Writing Program 101: Finding a Voice: Identity, Environment, and Intellectual Inquiry (Ladva) Fall 2023

Developing a Research Question

  • Research is an iterative process, meaning a cycle rather than a straight line. Assuming you have a research question in mind, you may follow a process like this:
     
    • Brainstorm search words -->
    • Explore initial search results -->
    • Refine your research question, and add or remove search words based on your initial search -->
    • Conduct a more targeted search -->
    • Evaluate results --> 
    • Check the sources used in the most promising articles or books-->
    • Repeat! -->
      <--  <--  <--

When getting started, I will look at handbooks or encyclopedias to see the way my topic is discussed.  The Oxford Bibliographies Onlne are helpful for this too.  

     For example, OBO's  "Class and Social Sturcture" refers me to the essay "Castas", a colonial Latn American system that categorized lower status people by race and social class.  Searching the term Castas opens up new primary sources (including images) as well as recent scholarly studies.

Google can sometimes provide more vocabulary and ideas too.  It is helpful to limit Google results to a specific group.     For example: 

U.S. colleges and universities -  site:.edu      castas women OR gender site:.edu

U.K. universities - site:.ac.uk      blacks atlantic history site:.ac.uk

  

Once you're ready to find scholarly literature, you'll want to use a library catalog, journal database, or research archive to help you find appropriate sources, but searches in background sources and Google can be helpful in the brainstorming phase.  For more information about developing a research question, see this tutorial.

Tips for Searching

Keywords allow you to construct a search that reflects multiple issues in your research question.
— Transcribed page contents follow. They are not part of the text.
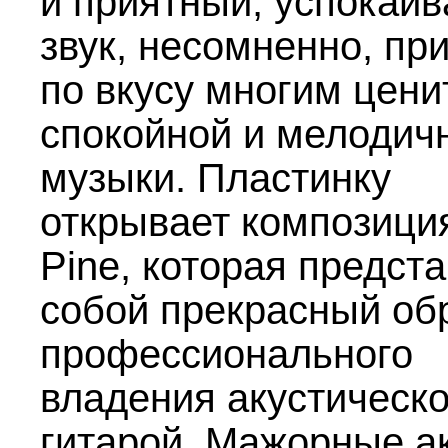
и приятный, успокаи
звук, несомненно, пр
по вкусу многим цен
спокойной и мелодич
музыки. Пластинку
открывает композици
Pine, которая предст
собой прекрасный об
профессионального
владения акустическ
гитарой. Мажорные а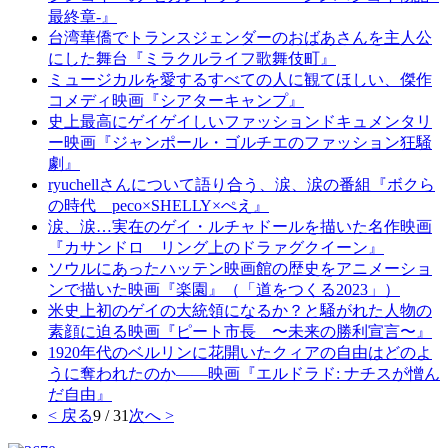
最終章-』
台湾華僑でトランスジェンダーのおばあさんを主人公
にした舞台『ミラクルライフ歌舞伎町』
ミュージカルを愛するすべての人に観てほしい、傑作
コメディ映画『シアターキャンプ』
史上最高にゲイゲイしいファッションドキュメンタリ
ー映画『ジャンポール・ゴルチエのファッション狂騒
劇』
ryuchellさんについて語り合う、涙、涙の番組『ボクら
の時代 peco×SHELLY×ぺえ』
涙、涙…実在のゲイ・ルチャドールを描いた名作映画
『カサンドロ リング上のドラァグクイーン』
ソウルにあったハッテン映画館の歴史をアニメーショ
ンで描いた映画『楽園』（「道をつくる2023」）
米史上初のゲイの大統領になるか？と騒がれた人物の
素顔に迫る映画『ピート市長 〜未来の勝利宣言〜』
1920年代のベルリンに花開いたクィアの自由はどのよ
うに奪われたのか――映画『エルドラド: ナチスが憎ん
だ自由』
< 戻る
9 / 31
次へ >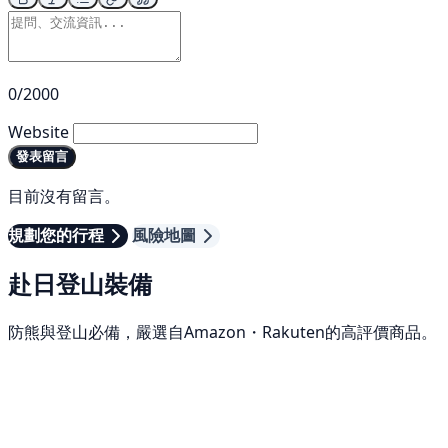
0/2000
Website
發表留言
目前沒有留言。
規劃您的行程
風險地圖
赴日登山裝備
防熊與登山必備，嚴選自Amazon・Rakuten的高評價商品。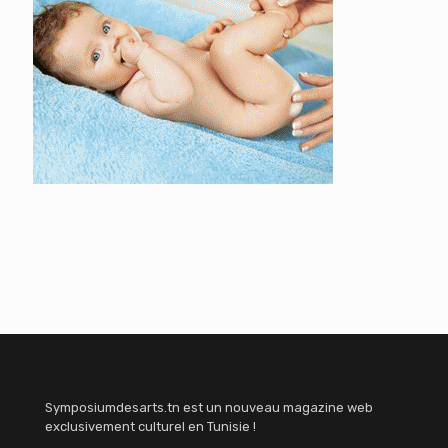
Symposiumdesarts.tn est un nouveau magazine web
exclusivement culturel en Tunisie !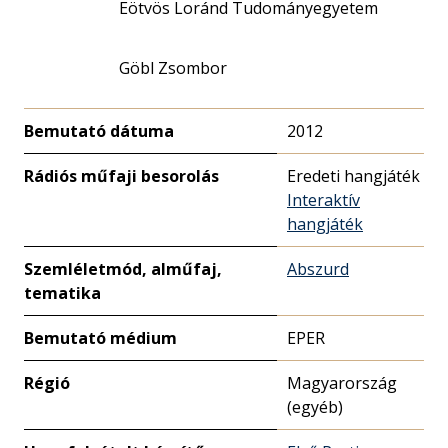
Eötvös Loránd Tudományegyetem
Göbl Zsombor
Bemutató dátuma
2012
Rádiós műfaji besorolás
Eredeti hangjáték
Interaktív
hangjáték
Szemléletmód, alműfaj,
Abszurd
tematika
Bemutató médium
EPER
Régió
Magyarország
(egyéb)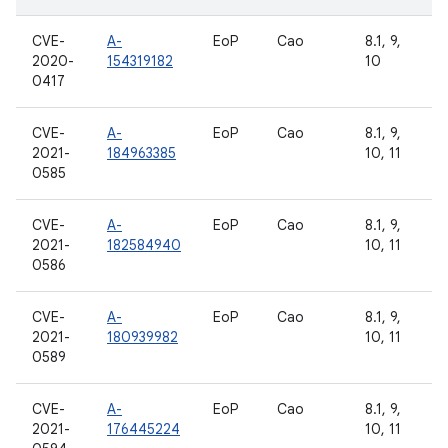
CVE-
A-
EoP
Cao
8.1, 9,
2020-
154319182
10
0417
CVE-
A-
EoP
Cao
8.1, 9,
2021-
184963385
10, 11
0585
CVE-
A-
EoP
Cao
8.1, 9,
2021-
182584940
10, 11
0586
CVE-
A-
EoP
Cao
8.1, 9,
2021-
180939982
10, 11
0589
CVE-
A-
EoP
Cao
8.1, 9,
2021-
176445224
10, 11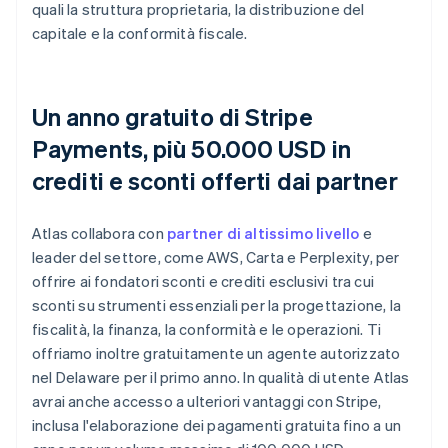
quali la struttura proprietaria, la distribuzione del
capitale e la conformità fiscale.
Un anno gratuito di Stripe
Payments, più 50.000 USD in
crediti e sconti offerti dai partner
Atlas collabora con
partner di altissimo livello
e
leader del settore, come AWS, Carta e Perplexity, per
offrire ai fondatori sconti e crediti esclusivi tra cui
sconti su strumenti essenziali per la progettazione, la
fiscalità, la finanza, la conformità e le operazioni. Ti
offriamo inoltre gratuitamente un agente autorizzato
nel Delaware per il primo anno. In qualità di utente Atlas
avrai anche accesso a ulteriori vantaggi con Stripe,
inclusa l'elaborazione dei pagamenti gratuita fino a un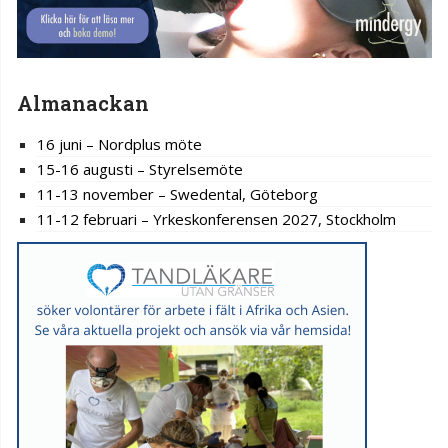
Almanackan
16 juni – Nordplus möte
15-16 augusti – Styrelsemöte
11-13 november – Swedental, Göteborg
11-12 februari – Yrkeskonferensen 2027, Stockholm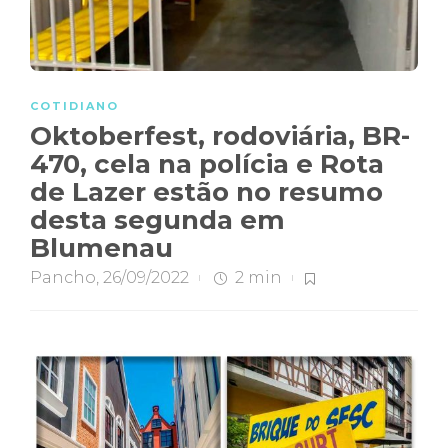
COTIDIANO
Oktoberfest, rodoviária, BR-
470, cela na polícia e Rota
de Lazer estão no resumo
desta segunda em
Blumenau
Pancho
,
26/09/2022
2 min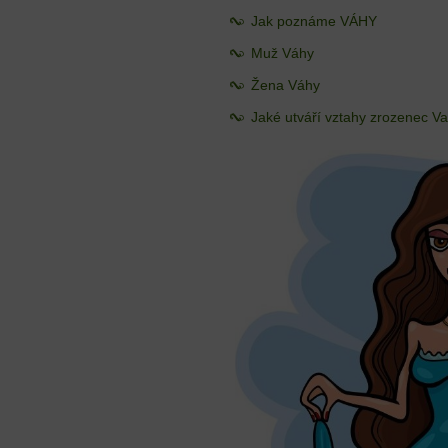
Jak poznáme VÁHY
Muž Váhy
Žena Váhy
Jaké utváří vztahy zrozenec V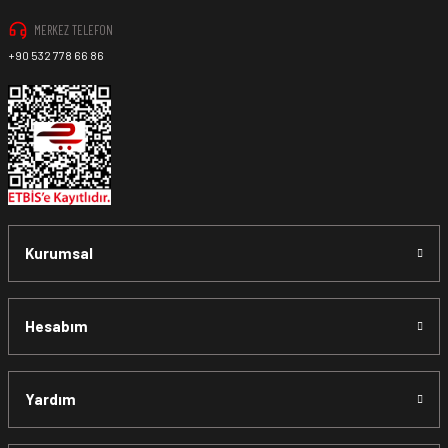
MERKEZ TELEFON
+90 532 778 66 86
Kurumsal
Hesabım
Yardım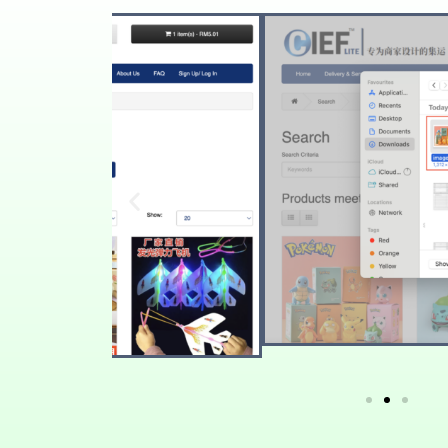
Search by PHOT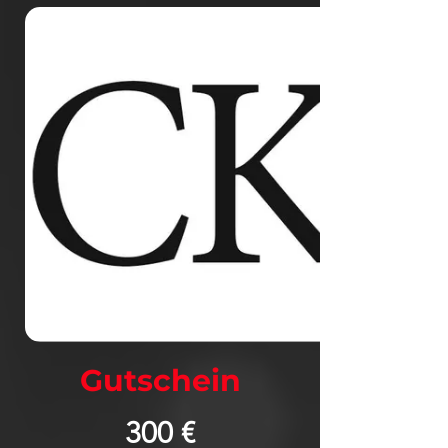
Gutschein
300 €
Building sets of related concepts and looking for their overlaps gives you more relevant and precise results.  This approach is also called Boolean searching using the operators (AND, OR, NOT). 

For example, a search for economic* AND academ* will return items that contain both terms:

 

academ* OR universit* OR college* OR "higher education" makes a larger set concerning college and university education:


Resnais NOT Holocaust returns items that contain "Resnais" but not "Holocaust":




Phrase searching:

Enclose phrases in quotations marks.  This is an important strategy for getting exact results when searching phrases (e.g., "american psychological association") or conducting known-item searches for titles.

 

Nested Searching:

When pairing two or more keywords with another keyword, it is important to "nest" the related terms within a larger Boolean search.
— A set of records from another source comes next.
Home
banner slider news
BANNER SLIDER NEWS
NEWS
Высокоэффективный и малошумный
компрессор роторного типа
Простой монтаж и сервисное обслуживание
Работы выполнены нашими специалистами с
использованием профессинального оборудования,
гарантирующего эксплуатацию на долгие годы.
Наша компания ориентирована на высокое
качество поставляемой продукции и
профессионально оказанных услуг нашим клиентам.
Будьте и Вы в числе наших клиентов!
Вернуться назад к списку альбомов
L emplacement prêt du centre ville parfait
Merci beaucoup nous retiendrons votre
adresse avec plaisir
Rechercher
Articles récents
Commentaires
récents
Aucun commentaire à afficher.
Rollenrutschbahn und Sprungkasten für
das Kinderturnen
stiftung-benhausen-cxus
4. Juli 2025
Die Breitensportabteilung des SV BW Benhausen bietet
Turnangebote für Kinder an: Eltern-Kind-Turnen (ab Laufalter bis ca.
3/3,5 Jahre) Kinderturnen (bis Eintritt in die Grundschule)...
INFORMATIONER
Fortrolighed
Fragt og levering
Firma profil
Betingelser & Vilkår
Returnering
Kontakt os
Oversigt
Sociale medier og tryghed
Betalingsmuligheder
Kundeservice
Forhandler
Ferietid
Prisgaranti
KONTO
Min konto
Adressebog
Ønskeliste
For example, (research OR scholarship) AND humanities will return results for humanities and any one (or both) of the parenthetical terms. 
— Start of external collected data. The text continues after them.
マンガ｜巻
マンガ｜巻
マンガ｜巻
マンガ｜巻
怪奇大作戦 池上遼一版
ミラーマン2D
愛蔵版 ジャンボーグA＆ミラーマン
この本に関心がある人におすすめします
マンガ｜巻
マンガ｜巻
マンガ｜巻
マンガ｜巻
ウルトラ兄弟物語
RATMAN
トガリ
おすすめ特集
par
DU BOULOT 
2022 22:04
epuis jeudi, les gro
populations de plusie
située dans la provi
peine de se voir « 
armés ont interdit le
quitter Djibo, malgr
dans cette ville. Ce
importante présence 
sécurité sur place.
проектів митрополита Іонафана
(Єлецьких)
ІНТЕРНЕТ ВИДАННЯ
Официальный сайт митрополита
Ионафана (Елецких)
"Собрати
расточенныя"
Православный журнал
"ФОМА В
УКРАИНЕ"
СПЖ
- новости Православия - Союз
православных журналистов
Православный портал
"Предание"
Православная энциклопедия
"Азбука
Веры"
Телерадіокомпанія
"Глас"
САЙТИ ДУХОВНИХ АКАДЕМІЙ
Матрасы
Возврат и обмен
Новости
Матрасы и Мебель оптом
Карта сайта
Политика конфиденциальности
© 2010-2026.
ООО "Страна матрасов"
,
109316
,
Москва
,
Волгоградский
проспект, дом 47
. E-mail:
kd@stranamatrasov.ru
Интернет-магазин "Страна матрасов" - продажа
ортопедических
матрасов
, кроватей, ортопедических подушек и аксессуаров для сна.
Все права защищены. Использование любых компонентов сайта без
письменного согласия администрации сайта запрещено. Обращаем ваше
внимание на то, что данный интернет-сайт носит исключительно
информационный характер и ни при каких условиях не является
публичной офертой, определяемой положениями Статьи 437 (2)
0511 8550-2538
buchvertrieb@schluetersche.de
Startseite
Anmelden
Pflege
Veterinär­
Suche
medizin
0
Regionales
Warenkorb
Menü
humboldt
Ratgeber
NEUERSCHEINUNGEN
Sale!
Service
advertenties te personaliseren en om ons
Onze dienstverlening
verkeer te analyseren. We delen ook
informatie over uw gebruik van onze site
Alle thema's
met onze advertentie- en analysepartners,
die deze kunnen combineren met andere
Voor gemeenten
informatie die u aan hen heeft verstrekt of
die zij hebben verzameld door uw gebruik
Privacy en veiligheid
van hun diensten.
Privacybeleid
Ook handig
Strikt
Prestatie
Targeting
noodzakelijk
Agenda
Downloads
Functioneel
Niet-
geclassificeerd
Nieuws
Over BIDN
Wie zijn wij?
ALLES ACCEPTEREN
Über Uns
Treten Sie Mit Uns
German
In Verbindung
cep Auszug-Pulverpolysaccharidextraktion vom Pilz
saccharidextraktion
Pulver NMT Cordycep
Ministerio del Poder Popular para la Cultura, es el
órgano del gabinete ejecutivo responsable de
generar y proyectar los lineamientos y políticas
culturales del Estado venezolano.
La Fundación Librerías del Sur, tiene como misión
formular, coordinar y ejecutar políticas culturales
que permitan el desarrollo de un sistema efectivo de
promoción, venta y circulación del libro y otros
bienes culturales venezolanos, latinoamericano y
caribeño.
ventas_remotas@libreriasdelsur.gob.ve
(Many catalogs or databases will have an "advanced search" option, which provides multiple search boxes to facilitate nested Boolean searching.)

 

Truncation and Wildcards:

Most catalogs and databases enable users to search variations of keywords by using truncation (*) or wildcard (e.g., ?, $, !) symbols.

For example, one could search for politic* to find poltic, politics, political, politician, and so on.

Wildcard searching works similarly: a search for wom?n will return results for both woman and women.